Zeitreise der Sozialdemokratie 1883 bis heute
Wer meint, dass Ehrungsnachmittage eher antiquiert daherkommen, wurde erneut vom SPD Ortsverein Neulußheim überrascht.
Ortsvereinsvorsitzende Jutta Menssen und die zweite Vorsitzende Anika Holl hatten nicht nur eine Präsentation mit einer Zeitreise durch die Geschichte der Sozialdemokratie vorbereitet, sondern auch die Jubilare in persönlichen Bildern im Wirken für den Ortsverein aufleben lassen. Aber auch weltpolitisches Geschehen in den Eintrittsjahren und was Deutschland und Neulußheim damals bewegte, wurde in der Präsentation anschaulich vermittelt. Aus organisatorischen Gründen wurden die Jubilare aus 2025 und 2026 zusammengefasst geehrt. Besondere musikalische Unterstützung kam von Daniel Blunda, der immer passend zu den Eintrittsjahren der Jubilare die damals aktuellen Hits wie z.B. Lieblingsmensch von Namika, Eny Only time oder von OPUS Live is Life spielte und auch der Bett im Kornfeld von Jürgen Drews nicht fehlen durfte.

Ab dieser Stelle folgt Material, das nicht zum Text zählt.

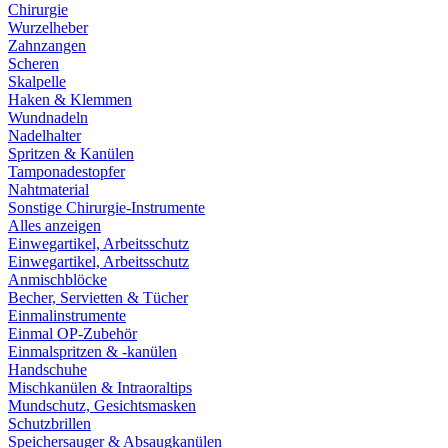
Chirurgie
Wurzelheber
Zahnzangen
Scheren
Skalpelle
Haken & Klemmen
Wundnadeln
Nadelhalter
Spritzen & Kanülen
Tamponadestopfer
Nahtmaterial
Sonstige Chirurgie-Instrumente
Alles anzeigen
Einwegartikel, Arbeitsschutz
Einwegartikel, Arbeitsschutz
Anmischblöcke
Becher, Servietten & Tücher
Einmalinstrumente
Einmal OP-Zubehör
Einmalspritzen & -kanülen
Handschuhe
Mischkanülen & Intraoraltips
Mundschutz, Gesichtsmasken
Schutzbrillen
Speichersauger & Absaugkanülen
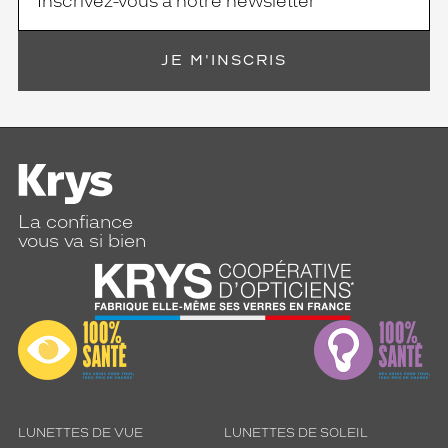
t
r
e
JE M'INSCRIS
l
o
o
k
.
Dimensions
de
la
La confiance
monture
vous va si bien
0 mm
 mm
 mm
 mm
LUNETTES DE VUE
LUNETTES DE SOLEIL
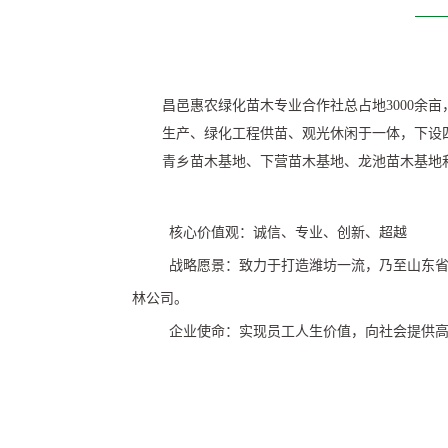
昌邑惠农绿化苗木专业合作社总占地3000余
生产、绿化工程供苗、观光休闲于一体，下设
青乡苗木基地、下营苗木基地、龙池苗木基地
核心价值观：诚信、专业、创新、超越
战略愿景：致力于打造潍坊一流，乃至山东
林公司。
企业使命：实现员工人生价值，向社会提供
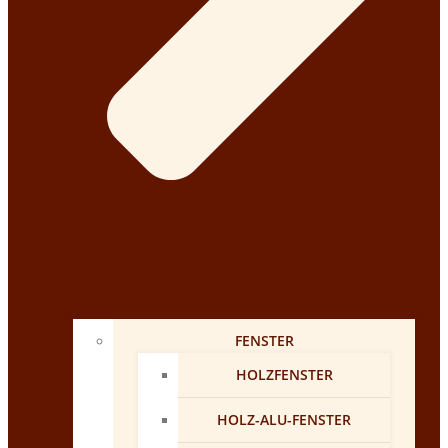
FENSTER
HOLZFENSTER
HOLZ-ALU-FENSTER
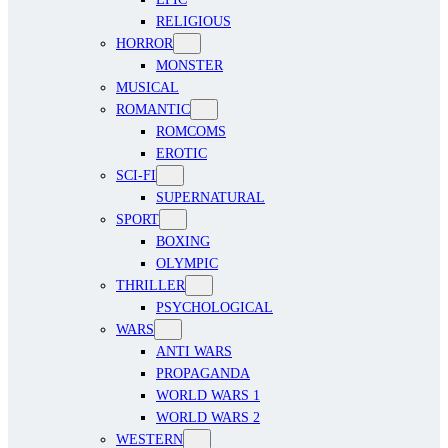
RELIGIOUS
HORROR
MONSTER
MUSICAL
ROMANTIC
ROMCOMS
EROTIC
SCI-FI
SUPERNATURAL
SPORT
BOXING
OLYMPIC
THRILLER
PSYCHOLOGICAL
WARS
ANTI WARS
PROPAGANDA
WORLD WARS 1
WORLD WARS 2
WESTERN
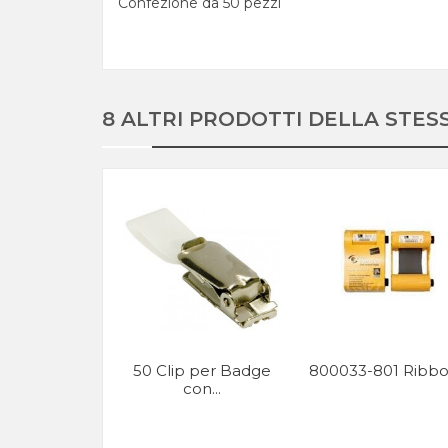
Confezione da 50 pezzi
8 ALTRI PRODOTTI DELLA STES
50 Clip per Badge
800033-801 Ribbon
con...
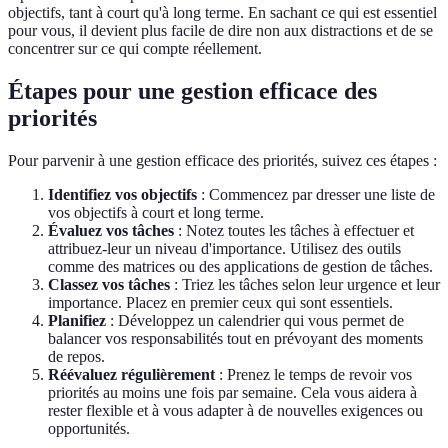
objectifs, tant à court qu'à long terme. En sachant ce qui est essentiel
pour vous, il devient plus facile de dire non aux distractions et de se
concentrer sur ce qui compte réellement.
Étapes pour une gestion efficace des
priorités
Pour parvenir à une gestion efficace des priorités, suivez ces étapes :
Identifiez vos objectifs
: Commencez par dresser une liste de
vos objectifs à court et long terme.
Évaluez vos tâches
: Notez toutes les tâches à effectuer et
attribuez-leur un niveau d'importance. Utilisez des outils
comme des matrices ou des applications de gestion de tâches.
Classez vos tâches
: Triez les tâches selon leur urgence et leur
importance. Placez en premier ceux qui sont essentiels.
Planifiez
: Développez un calendrier qui vous permet de
balancer vos responsabilités tout en prévoyant des moments
de repos.
Réévaluez régulièrement
: Prenez le temps de revoir vos
priorités au moins une fois par semaine. Cela vous aidera à
rester flexible et à vous adapter à de nouvelles exigences ou
opportunités.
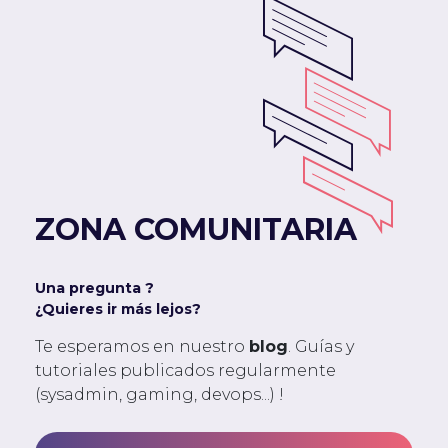
ZONA COMUNITARIA
Una pregunta ?
¿Quieres ir más lejos?
Te esperamos en nuestro
blog
. Guías y
tutoriales publicados regularmente
(sysadmin, gaming, devops...) !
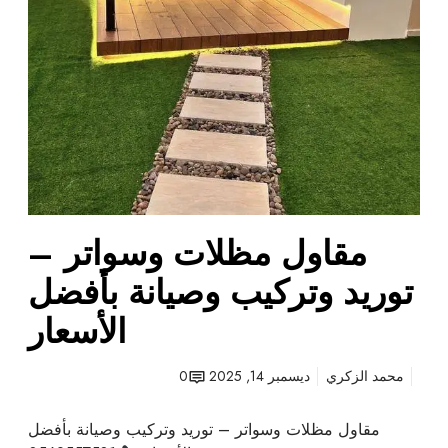
س
5
و
7
ا
5
ت
8
ر
1
–
ت
و
ر
ي
مقاول مظلات وسواتر –
د
و
توريد وتركيب وصيانة بأفضل
ت
ر
الأسعار
ك
ي
محمد الزكري
ديسمبر 14, 2025
0
ب
و
مقاول مظلات وسواتر – توريد وتركيب وصيانة بأفضل
ص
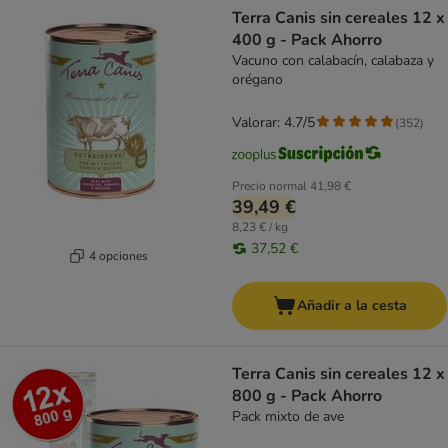
Terra Canis sin cereales 12 x
400 g - Pack Ahorro
Vacuno con calabacín, calabaza y
orégano
Valorar: 4.7/5
(
352
)
Precio normal
41,98 €
39,49 €
8,23 € / kg
37,52 €
4 opciones
Añadir a la cesta
Terra Canis sin cereales 12 x
800 g - Pack Ahorro
Pack mixto de ave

Ein Blick zurück mit einer Zeitleiste zeigte die allerersten Anfänge 1863 mit Ferdinand Lasalles Gründung des Allgemeinen Deutschen Arbeitervereins zur Sozialistischen Arbeiterpartei Deutschlands 1875 und der Einführung des Parteinamens „SPD“ 1890 bis hin zum Neuanfang nach dem Zweiten Weltkrieg. Soziale Gerechtigkeit, Demokratie und Freiheit, Solidarität, Fortschritt und Nachhaltigkeit sind die Säulen der SPD. Wer hätte gedacht, dass in Neulußheim bereits 1891 die SPD in Neulußheim gegründet wurde, am 19. Januar 1919 das Wahlrecht für Frauen auf den Weg gebracht wurde und es mit dem Reichspräsidenten Friedrich Ebert und Philipp Scheidemann bereits eine Doppelspitze gab. Die Neulußheimer Doppelspitze Jutta Menssen und Anika Holl bekamen bei den folgenden gemeinsamen Ehrungen dann prominente Unterstützung von Landtagsabgeordneten Daniel Born und Landtagskandidaten Vincent Kilian.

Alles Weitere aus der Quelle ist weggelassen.